Старик повторил ей то, что она уже слышала от Ефимовны, с прибавлением некоторых подробностей, которые он скрыл от Варварки: ту, что превратилась теперь из монахини Марии снова в боярышню Курлятьеву, погребли рядом с родителем, под каменным крестом, в дремучем лесу, далеко отсюда, у самой границы Кесарского государства, в горах. Провезли её той же ночью мимо Воскресенского монастыря, не встретив ни души. А и встретился бы кто, так не задержали бы поезда с солью, во главе которого сам авва Симионий, переодетый чумаком, сидел на подводе, покрытой кошмами и ковром, как истый богач торговец.
Кому же пришло бы в голову, что под ним гроб с телом почившей девственницы?
— Так и покойного Николая Семёныча провезли, — рассказывал Андреич, — да только он и оттуда дорогу сюда, в старое гнездо, нашёл...
— А с тех пор не собирались они сюда молиться? — спросила Магдалина, не дав ему досказать начатой фразы.

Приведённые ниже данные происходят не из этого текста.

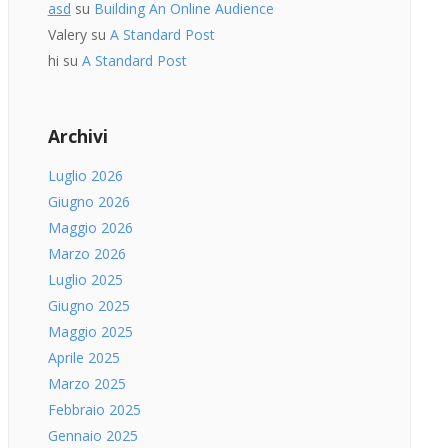
asd
su
Building An Online Audience
Valery
su
A Standard Post
hi
su
A Standard Post
Archivi
Luglio 2026
Giugno 2026
Maggio 2026
Marzo 2026
Luglio 2025
Giugno 2025
Maggio 2025
Aprile 2025
Marzo 2025
Febbraio 2025
Gennaio 2025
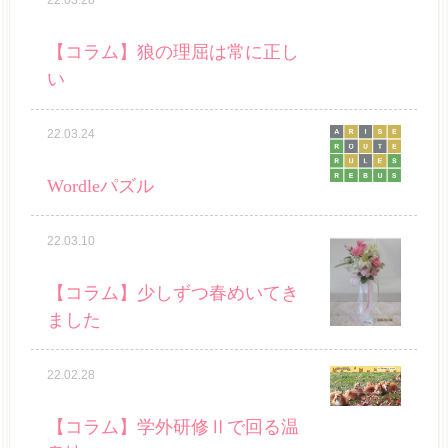
22.03.28
【コラム】狼の理屈は常に正し
い
22.03.24
Wordleパズル
22.03.10
【コラム】少しずつ春めいてき
ました
22.02.28
【コラム】学外研修Ⅱで回る温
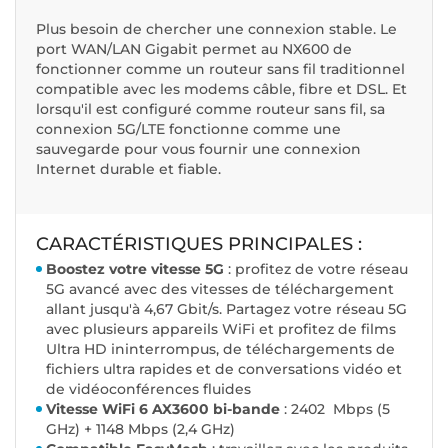
Plus besoin de chercher une connexion stable. Le
port WAN/LAN Gigabit permet au NX600 de
fonctionner comme un routeur sans fil traditionnel
compatible avec les modems câble, fibre et DSL. Et
lorsqu'il est configuré comme routeur sans fil, sa
connexion 5G/LTE fonctionne comme une
sauvegarde pour vous fournir une connexion
Internet durable et fiable.
CARACTÉRISTIQUES PRINCIPALES :
Boostez votre vitesse 5G
: profitez de votre réseau
5G avancé avec des vitesses de téléchargement
allant jusqu'à 4,67 Gbit/s. Partagez votre réseau 5G
avec plusieurs appareils WiFi et profitez de films
Ultra HD ininterrompus, de téléchargements de
fichiers ultra rapides et de conversations vidéo et
de vidéoconférences fluides
Vitesse WiFi 6 AX3600 bi-bande
: 2402 Mbps (5
GHz) + 1148 Mbps (2,4 GHz)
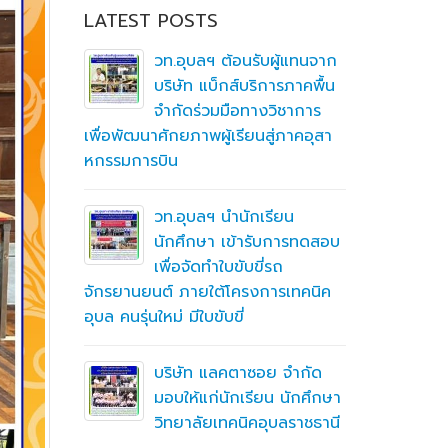
LATEST POSTS
ิ
วท.อุบลฯ ต้อนรับผู้แทนจาก
ึกษาต่อ
บริษัท แบ็กส์บริการภาคพื้น
ตา
จำกัดร่วมมือทางวิชาการ
เพื่อพัฒนาศักยภาพผู้เรียนสู่ภาคอุสา
สถานศึกษา
หกรรมการบิน
อาชีวศึก
ื่อสร้าง
ู่มือ
ning
วท.อุบลฯ นำนักเรียน
(MTOE)
นักศึกษา เข้ารับการทดสอบ
เพื่อจัดทำใบขับขี่รถ
จักรยานยนต์ ภายใต้โครงการเทคนิค
ทึกความ
อุบล คนรุ่นใหม่ มีใบขับขี่
 ร่วมกับ
ชั่น
บริษัท แลคตาซอย จำกัด
มอบให้แก่นักเรียน นักศึกษา
วิทยาลัยเทคนิคอุบลราชธานี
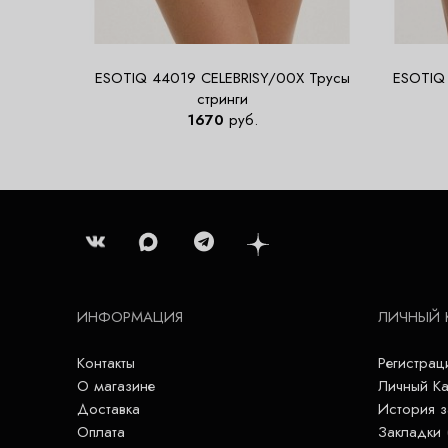
ESOTIQ 44019 CELEBRISY/00X Трусы
ESOTIQ
стринги
1670
руб.
ИНФОРМАЦИЯ
ЛИЧНЫЙ 
Контакты
Регистрац
О магазине
Личный Ка
Доставка
История з
Оплата
Закладки 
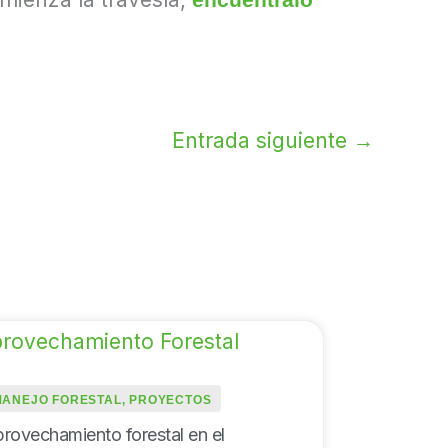
Entrada siguiente
→
MANEJO FORESTAL
,
PROYECTOS
rovechamiento forestal en el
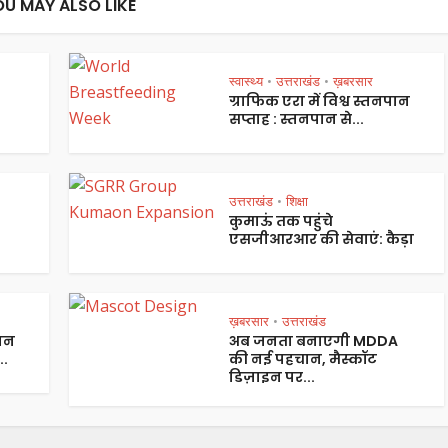
OU MAY ALSO LIKE
स्वास्थ्य
उत्तराखंड
ख़बरसार
•
•
ग्राफिक एरा में विश्व स्तनपान
सप्ताह : स्तनपान से...
उत्तराखंड
शिक्षा
•
कुमाऊं तक पहुंचे
एसजीआरआर की सेवाएं: कैड़ा
ख़बरसार
उत्तराखंड
•
 जन
अब जनता बनाएगी MDDA
..
की नई पहचान, मैस्कॉट
डिज़ाइन पर...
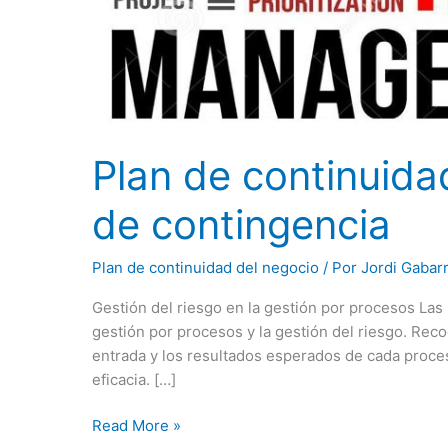
del
negocio
y
Plan
de
contingencia
Plan de continuida
de contingencia
Plan de continuidad del negocio
/ Por
Jordi Gabar
Gestión del riesgo en la gestión por procesos Las
gestión por procesos y la gestión del riesgo. Rec
entrada y los resultados esperados de cada proce
eficacia. […]
Read More »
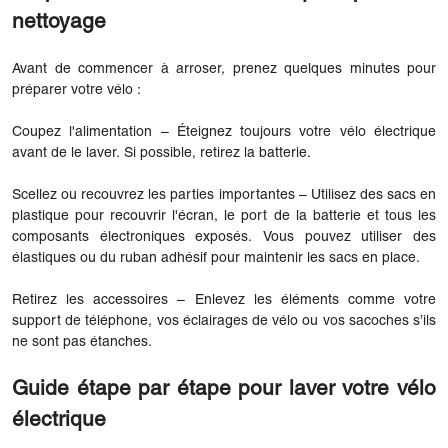
nettoyage
Avant de commencer à arroser, prenez quelques minutes pour
préparer votre vélo :
Coupez l'alimentation – Éteignez toujours votre vélo électrique
avant de le laver. Si possible, retirez la batterie.
Scellez ou recouvrez les parties importantes – Utilisez des sacs en
plastique pour recouvrir l'écran, le port de la batterie et tous les
composants électroniques exposés. Vous pouvez utiliser des
élastiques ou du ruban adhésif pour maintenir les sacs en place.
Retirez les accessoires – Enlevez les éléments comme votre
support de téléphone, vos éclairages de vélo ou vos sacoches s’ils
ne sont pas étanches.
Guide étape par étape pour laver votre vélo
électrique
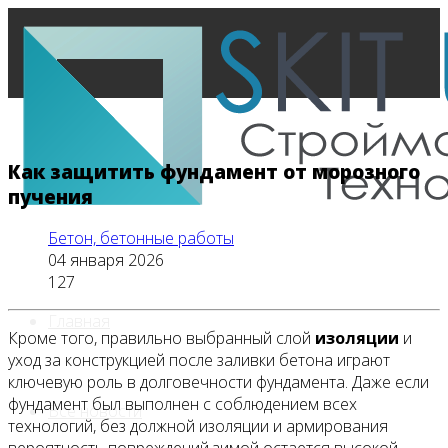
Как защитить фундамент от морозного
пучения
Бетон, бетонные работы
04 января 2026
127
Главная
Кроме того, правильно выбранный слой
изоляции
и
уход за конструкцией после заливки бетона играют
ключевую роль в долговечности фундамента. Даже если
фундамент был выполнен с соблюдением всех
Все новости
технологий, без должной изоляции и армирования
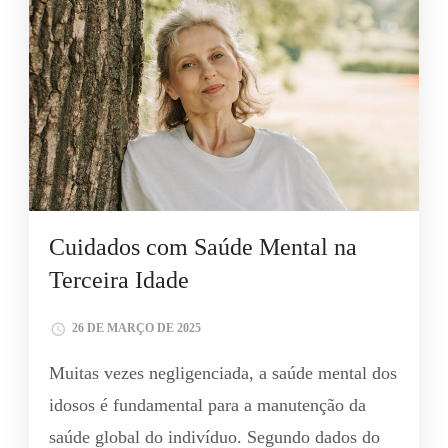
Cuidados com Saúde Mental na
Terceira Idade
26 DE MARÇO DE 2025
Muitas vezes negligenciada, a saúde mental dos
idosos é fundamental para a manutenção da
saúde global do indivíduo. Segundo dados do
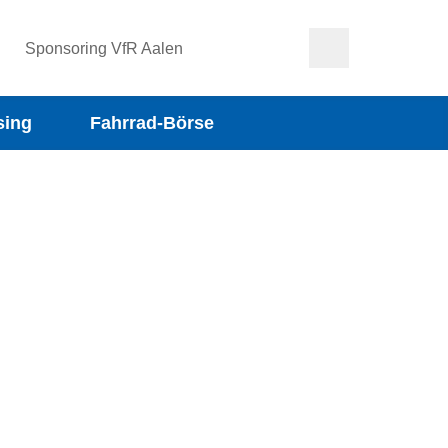
Sponsoring VfR Aalen
sing
Fahrrad-Börse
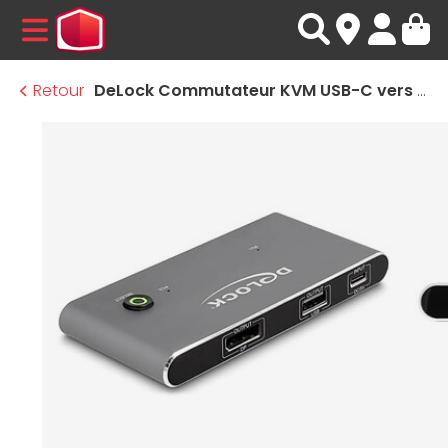
MENU
Retour
DeLock Commutateur KVM USB-C vers DisplayPort avec 3 ports USB-A 2.0 - 2 ordinateurs (8K@30Hz)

Не любила она, когда старик предавался своим бредням, жутко ей становилось его слушать.
— Никто здесь не был с тех пор, и надо так полагать, что долго теперь не придут, — отвечал он.
Из чего он это заключал, она не спрашивала, всё равно не скажет. Невзирая на старческое слабоумие, тайны симионовцев он хранил свято, и недаром они ему доверяли.
То же самое повторил он ей и через месяц, и через два, каждый раз, когда Магдалина заходила к нему: не слыхать ничего про симионовцев, в другом, верно, месте молельню себе устроили.
Он предлагал ей побродить по старому дому и, когда она соглашалась, торопливо брал связку ключей и бодро шагал через двор, поросший травой, к крыльцу, бормоча сквозь зубы всё те же, давно известные ей слова:
— Как увезли старого барина, приказали мне все комнаты запереть и ключи у себя держать. А там барыня прислала из Питера Ивана, он всё, что нужно было, вывез, и опять я все запер, и с тех пор так и стоит...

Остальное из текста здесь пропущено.